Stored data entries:
==========

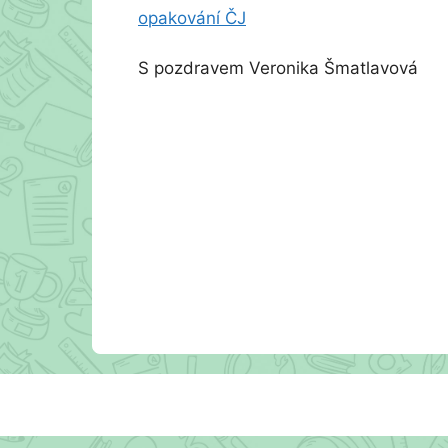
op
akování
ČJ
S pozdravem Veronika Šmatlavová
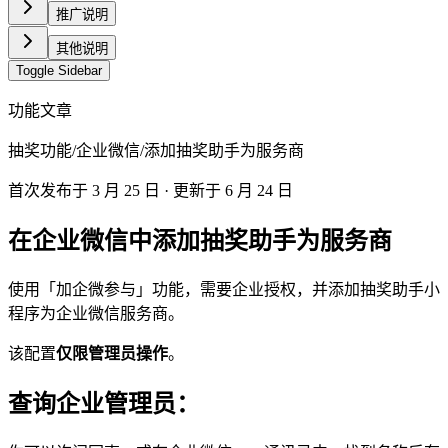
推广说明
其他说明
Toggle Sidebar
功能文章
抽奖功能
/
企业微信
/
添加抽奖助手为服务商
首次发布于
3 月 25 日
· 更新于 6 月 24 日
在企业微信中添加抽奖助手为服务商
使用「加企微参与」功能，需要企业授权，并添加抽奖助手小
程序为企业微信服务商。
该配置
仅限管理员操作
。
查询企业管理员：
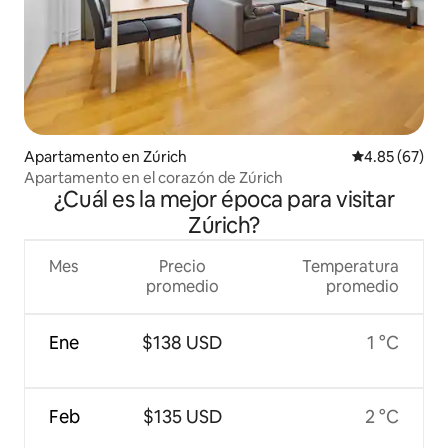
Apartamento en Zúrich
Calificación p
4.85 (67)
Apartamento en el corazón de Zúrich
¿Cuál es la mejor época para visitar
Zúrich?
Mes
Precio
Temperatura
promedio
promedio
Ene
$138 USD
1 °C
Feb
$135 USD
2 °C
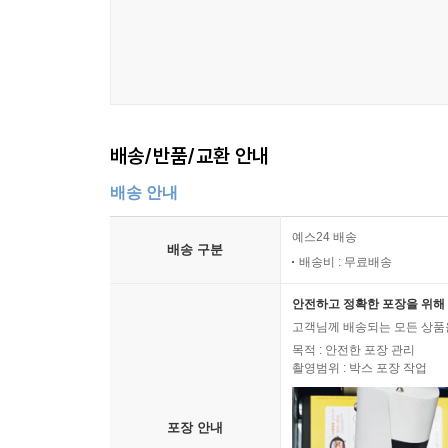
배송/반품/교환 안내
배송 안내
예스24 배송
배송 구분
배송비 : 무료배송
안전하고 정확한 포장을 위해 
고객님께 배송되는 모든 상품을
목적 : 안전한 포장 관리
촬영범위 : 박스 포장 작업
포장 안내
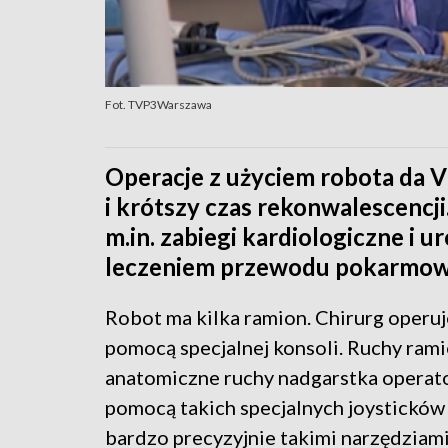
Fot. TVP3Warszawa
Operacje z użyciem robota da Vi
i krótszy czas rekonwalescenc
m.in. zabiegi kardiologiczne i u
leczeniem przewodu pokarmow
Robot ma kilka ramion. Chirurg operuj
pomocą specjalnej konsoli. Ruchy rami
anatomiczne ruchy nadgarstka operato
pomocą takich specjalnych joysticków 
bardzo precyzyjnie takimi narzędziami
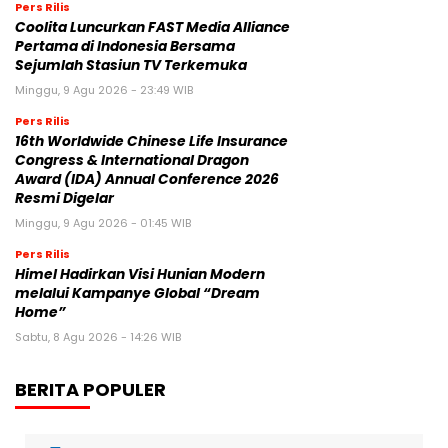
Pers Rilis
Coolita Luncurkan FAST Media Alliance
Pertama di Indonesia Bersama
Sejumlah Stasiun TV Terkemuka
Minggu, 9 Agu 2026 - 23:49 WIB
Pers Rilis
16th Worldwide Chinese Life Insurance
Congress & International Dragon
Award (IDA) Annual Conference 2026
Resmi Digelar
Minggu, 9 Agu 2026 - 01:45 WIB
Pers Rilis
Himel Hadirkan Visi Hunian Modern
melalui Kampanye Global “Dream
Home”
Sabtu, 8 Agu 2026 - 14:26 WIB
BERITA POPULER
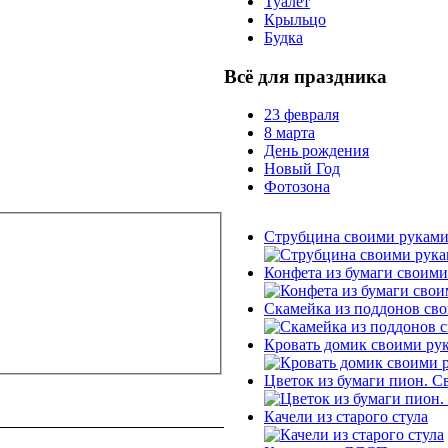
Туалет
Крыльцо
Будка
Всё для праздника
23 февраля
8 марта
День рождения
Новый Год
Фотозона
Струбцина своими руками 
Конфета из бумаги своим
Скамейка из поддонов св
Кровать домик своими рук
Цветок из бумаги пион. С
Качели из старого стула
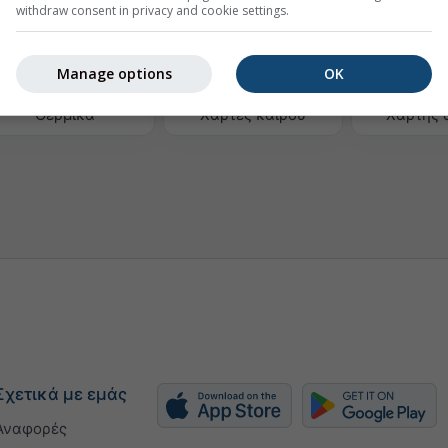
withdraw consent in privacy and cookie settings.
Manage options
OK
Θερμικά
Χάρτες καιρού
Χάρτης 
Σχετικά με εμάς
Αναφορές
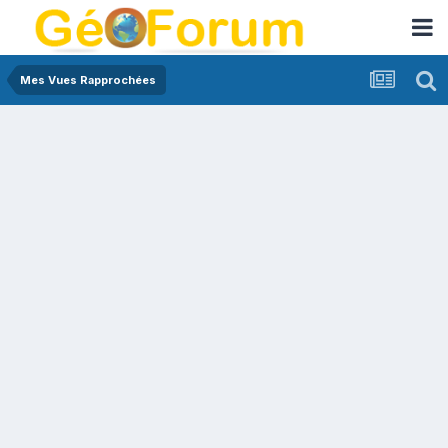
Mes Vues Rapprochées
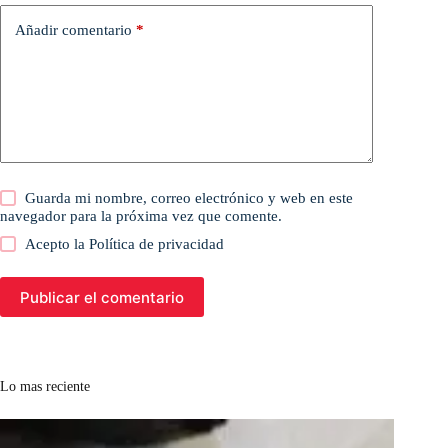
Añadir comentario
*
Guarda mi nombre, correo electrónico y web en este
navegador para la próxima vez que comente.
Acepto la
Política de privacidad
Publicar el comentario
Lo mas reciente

==========

Task item: Please return the lines above exactly, with the pictures omitted.

Your solution:
op
akování
ČJ
S pozdravem Veronika Šmatlavová
推广说明
其他说明
Toggle Sidebar
功能文章
抽奖功能
/
企业微信
/
添加抽奖助手为服务商
首次发布于
3 月 25 日
· 更新于 6 月 24 日
在企业微信中添加抽奖助手为服务商
使用「加企微参与」功能，需要企业授权，并添加抽奖助手小
程序为企业微信服务商。
该配置
仅限管理员操作
。
查询企业管理员：
Apartamento en Zúrich
Calificación p
4.85 (67)
Apartamento en el corazón de Zúrich
¿Cuál es la mejor época para visitar
Zúrich?
Mes
Precio
Temperatura
promedio
promedio
Ene
$138 USD
1 °C
Feb
$135 USD
2 °C
배송/반품/교환 안내
배송 안내
예스24 배송
배송 구분
배송비 : 무료배송
안전하고 정확한 포장을 위해 
고객님께 배송되는 모든 상품을
목적 : 안전한 포장 관리
촬영범위 : 박스 포장 작업
포장 안내
Fot. TVP3Warszawa
Operacje z użyciem robota da Vi
i krótszy czas rekonwalescenc
m.in. zabiegi kardiologiczne i u
leczeniem przewodu pokarmow
Robot ma kilka ramion. Chirurg operuj
pomocą specjalnej konsoli. Ruchy rami
anatomiczne ruchy nadgarstka operato
pomocą takich specjalnych joysticków 
bardzo precyzyjnie takimi narzędziami
Pers Rilis
Coolita Luncurkan FAST Media Alliance
Pertama di Indonesia Bersama
Sejumlah Stasiun TV Terkemuka
Minggu, 9 Agu 2026 - 23:49 WIB
Pers Rilis
16th Worldwide Chinese Life Insurance
Congress & International Dragon
Award (IDA) Annual Conference 2026
Resmi Digelar
Minggu, 9 Agu 2026 - 01:45 WIB
Pers Rilis
Himel Hadirkan Visi Hunian Modern
melalui Kampanye Global “Dream
Home”
Sabtu, 8 Agu 2026 - 14:26 WIB
BERITA POPULER
Туалет
Крыльцо
Будка
Всё для праздника
23 февраля
8 марта
День рождения
Новый Год
Фотозона
Струбцина своими руками 
Конфета из бумаги своим
Скамейка из поддонов св
Кровать домик своими рук
Цветок из бумаги пион. С
Качели из старого стула
withdraw consent in privacy and cookie settings.
Manage options
OK
Θερμικά
Χάρτες καιρού
Χάρτης 
Σχετικά με εμάς
Αναφορές
Mes Vues Rapprochées
Añadir comentario
*
Guarda mi nombre, correo electrónico y web en este
navegador para la próxima vez que comente.
Acepto la
Política de privacidad
Publicar el comentario
Lo mas reciente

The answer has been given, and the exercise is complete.